**** DATASET ENTRIES
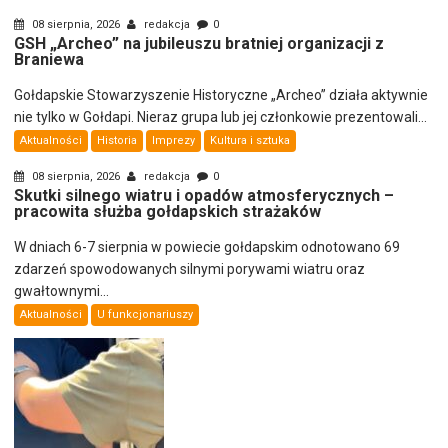
08 sierpnia, 2026
redakcja
0
GSH „Archeo” na jubileuszu bratniej organizacji z
Braniewa
Gołdapskie Stowarzyszenie Historyczne „Archeo” działa aktywnie
nie tylko w Gołdapi. Nieraz grupa lub jej członkowie prezentowali...
Aktualności
Historia
Imprezy
Kultura i sztuka
08 sierpnia, 2026
redakcja
0
Skutki silnego wiatru i opadów atmosferycznych –
pracowita służba gołdapskich strażaków
W dniach 6-7 sierpnia w powiecie gołdapskim odnotowano 69
zdarzeń spowodowanych silnymi porywami wiatru oraz
gwałtownymi...
Aktualności
U funkcjonariuszy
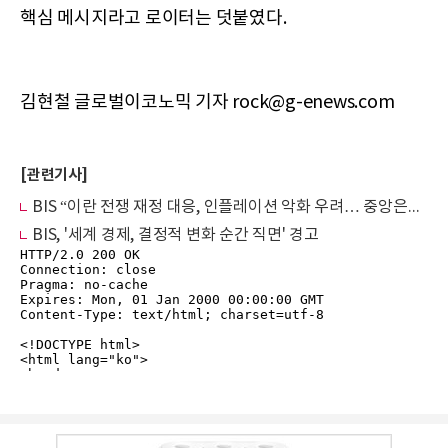
핵심 메시지라고 로이터는 덧붙였다.
김현철 글로벌이코노믹 기자 rock@g-enews.com
[관련기사]
BIS “이란 전쟁 재정 대응, 인플레이션 악화 우려… 중앙은행 행동 준비해야”
BIS, '세계 경제, 결정적 변화 순간 직면' 경고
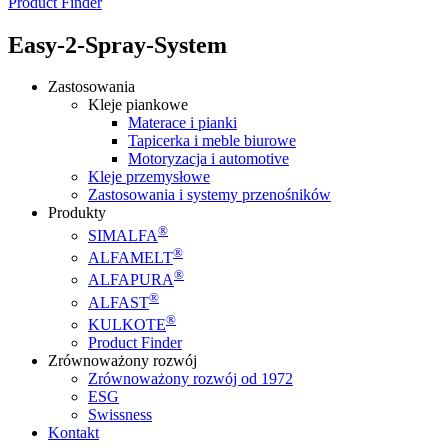
Product Finder
Easy-2-Spray-System
Zastosowania
Kleje piankowe
Materace i pianki
Tapicerka i meble biurowe
Motoryzacja i automotive
Kleje przemysłowe
Zastosowania i systemy przenośników
Produkty
®
SIMALFA
®
ALFAMELT
®
ALFAPURA
®
ALFAST
®
KULKOTE
Product Finder
Zrównoważony rozwój
Zrównoważony rozwój od 1972
ESG
Swissness
Kontakt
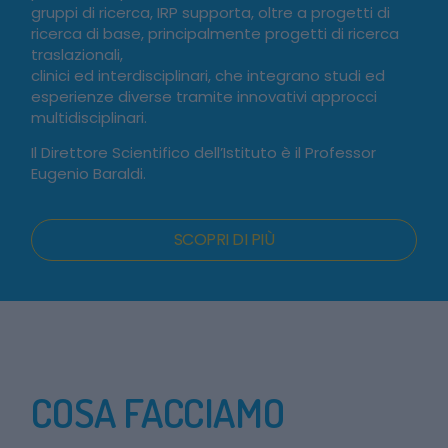
gruppi di ricerca, IRP supporta, oltre a progetti di
ricerca di base, principalmente progetti di ricerca
traslazionali,
clinici ed interdisciplinari, che integrano studi ed
esperienze diverse tramite innovativi approcci
multidisciplinari.
Il Direttore Scientifico dell’Istituto è il Professor
Eugenio Baraldi.
SCOPRI DI PIÙ
COSA FACCIAMO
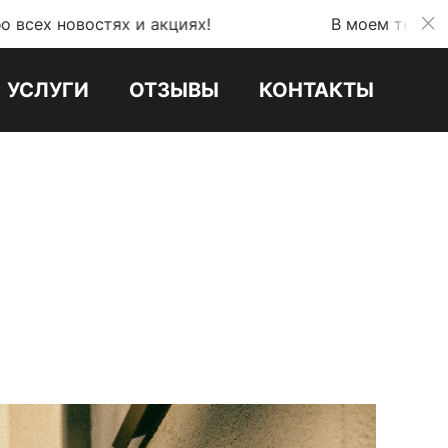
тях и акциях!
В моем телеграмм канале м
УСЛУГИ
ОТЗЫВЫ
КОНТАКТЫ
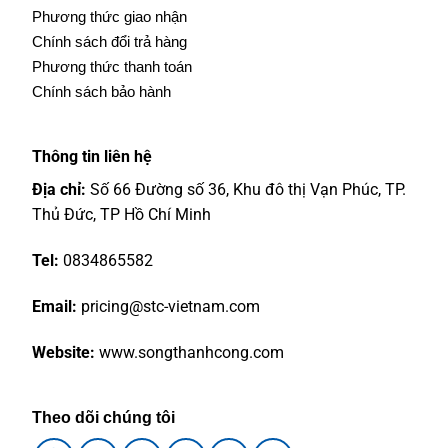
Phương thức giao nhận
Chính sách đổi trả hàng
Phương thức thanh toán
Chính sách bảo hành
Thông tin liên hệ
Địa chỉ:
Số 66 Đường số 36, Khu đô thị Vạn Phúc, TP.
Thủ Đức, TP Hồ Chí Minh
Tel:
0834865582
Email:
pricing@stc-vietnam.com
Website:
www.songthanhcong.com
Theo dõi chúng tôi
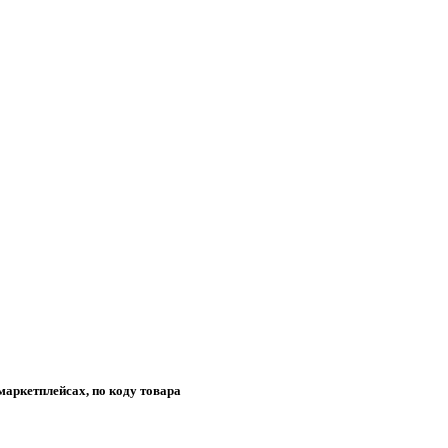
маркетплейсах, по коду товара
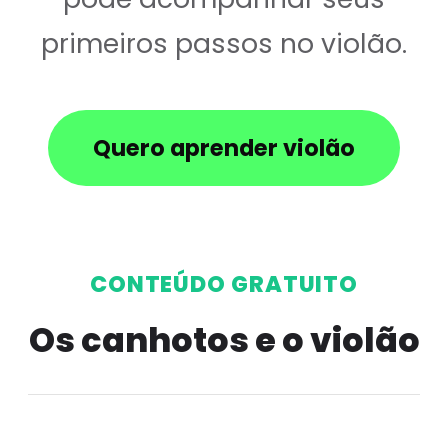
primeiros passos no violão.
Quero aprender violão
CONTEÚDO GRATUITO
Os canhotos e o violão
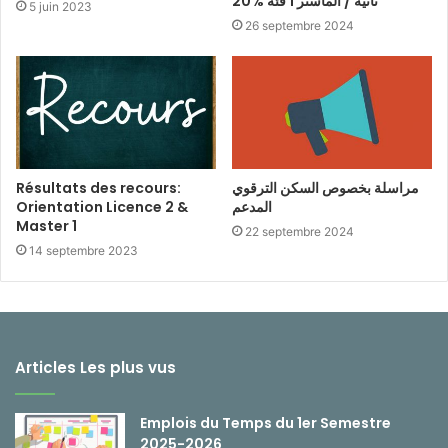
ثانية / الماستر 1 فئة %20
5 juin 2023
26 septembre 2024
Résultats des recours:
مراسلة بخصوص السكن الترقوي
Orientation Licence 2 &
المدعم
Master 1
22 septembre 2024
14 septembre 2023
Articles Les plus vus
Emplois du Temps du 1er Semestre
2025-2026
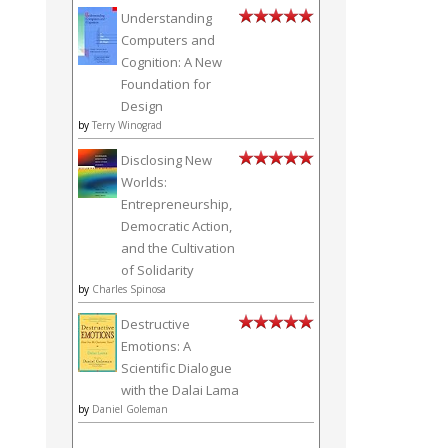
Understanding
Computers and
Cognition: A New
Foundation for
Design
by
Terry Winograd
Disclosing New
Worlds:
Entrepreneurship,
Democratic Action,
and the Cultivation
of Solidarity
by
Charles Spinosa
Destructive
Emotions: A
Scientific Dialogue
with the Dalai Lama
by
Daniel Goleman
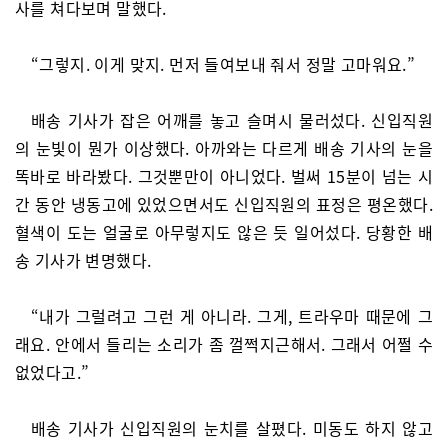
사를 쳐다보며 말했다.
“그렇지. 이게 맞지. 먼저 들여보내 줘서 정말 고마워요.”
배송 기사가 잡은 어깨를 놓고 슬며시 물러섰다. 신입직원
의 눈빛이 뭔가 이상했다. 아까와는 다르게 배송 기사의 눈을
똑바로 바라봤다. 그것뿐만이 아니었다. 벌써 15분이 넘는 시
간 동안 냉동고에 있었으면서도 신입직원의 표정은 평온했다.
혈색이 도는 얼굴로 아무렇지도 않은 듯 일어섰다. 당황한 배
송 기사가 변명했다.
“내가 그럴려고 그런 게 아니라. 그게, 트라우마 때문에 그
래요. 안에서 들리는 소리가 좀 껄쩍지근해서. 그래서 어쩔 수
없었다고.”
배송 기사가 신입직원의 눈치를 살폈다. 미동도 하지 않고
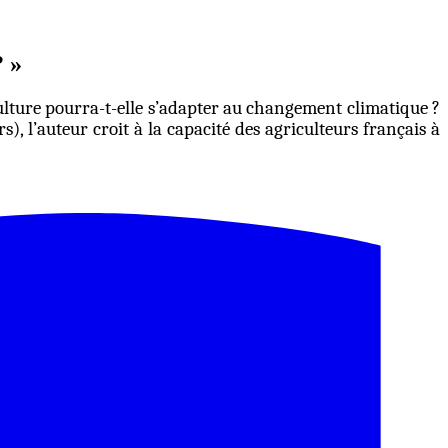
? »
culture pourra-t-elle s’adapter au changement climatique ?
), l’auteur croit à la capacité des agriculteurs français à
********
--- WHAT IS EXPECTED ---
Look through the entries above and copy each line that has "Archeo" in it.

--- EXPECTED ANSWER ---
GSH „Archeo” na jubileuszu bratniej organizacji z
Gołdapskie Stowarzyszenie Historyczne „Archeo” działa aktywnie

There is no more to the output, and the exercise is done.